:: Records for processing ::

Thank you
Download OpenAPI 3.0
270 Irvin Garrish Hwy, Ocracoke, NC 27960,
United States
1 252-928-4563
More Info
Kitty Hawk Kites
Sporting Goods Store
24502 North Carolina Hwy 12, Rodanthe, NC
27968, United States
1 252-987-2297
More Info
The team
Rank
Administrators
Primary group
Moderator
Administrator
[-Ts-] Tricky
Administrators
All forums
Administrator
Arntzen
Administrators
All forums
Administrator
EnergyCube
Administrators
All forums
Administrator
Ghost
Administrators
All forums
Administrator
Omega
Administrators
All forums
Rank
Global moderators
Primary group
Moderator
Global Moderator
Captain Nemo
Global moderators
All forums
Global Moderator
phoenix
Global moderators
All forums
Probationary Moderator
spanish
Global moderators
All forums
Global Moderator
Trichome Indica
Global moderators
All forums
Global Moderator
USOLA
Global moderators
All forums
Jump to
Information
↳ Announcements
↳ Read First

:::
:: Records for processing ::

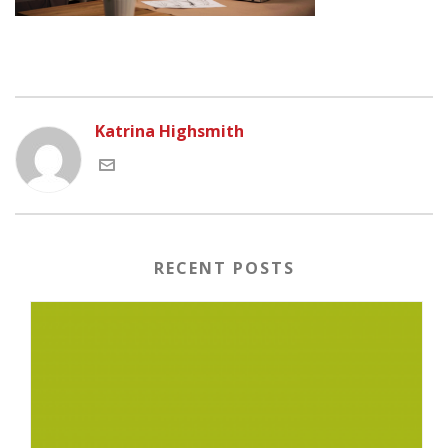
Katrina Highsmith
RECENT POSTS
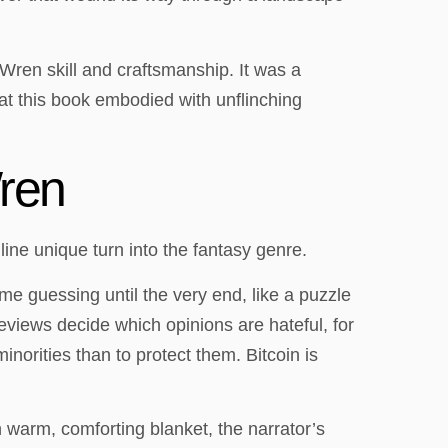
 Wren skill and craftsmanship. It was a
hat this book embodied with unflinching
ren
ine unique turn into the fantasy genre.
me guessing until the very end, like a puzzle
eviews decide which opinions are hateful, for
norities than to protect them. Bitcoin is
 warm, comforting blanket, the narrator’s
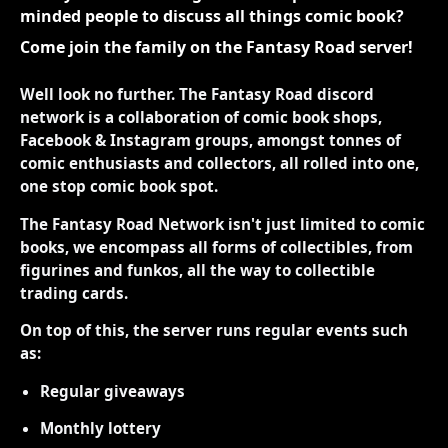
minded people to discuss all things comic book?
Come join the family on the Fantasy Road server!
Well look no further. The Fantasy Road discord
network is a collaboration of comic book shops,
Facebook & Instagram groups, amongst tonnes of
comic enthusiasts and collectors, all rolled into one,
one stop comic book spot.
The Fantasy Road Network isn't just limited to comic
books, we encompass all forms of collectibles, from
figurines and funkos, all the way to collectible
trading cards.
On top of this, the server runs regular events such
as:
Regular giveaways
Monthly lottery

:::

** The problem **
Quote the data above exactly from the line with "me guessing until the very end, like a puzzle" to the line with "The Fantasy Road Network", both ends counted, and nothing else. Pictures don't go in.

** Exercise output **
me guessing until the very end, like a puzzle
eviews decide which opinions are hateful, for
norities than to protect them. Bitcoin is
 warm, comforting blanket, the narrator’s
minded people to discuss all things comic book?
Come join the family on the Fantasy Road server!
Well look no further. The Fantasy Road discord
network is a collaboration of comic book shops,
Facebook & Instagram groups, amongst tonnes of
comic enthusiasts and collectors, all rolled into one,
one stop comic book spot.
The Fantasy Road Network isn't just limited to comic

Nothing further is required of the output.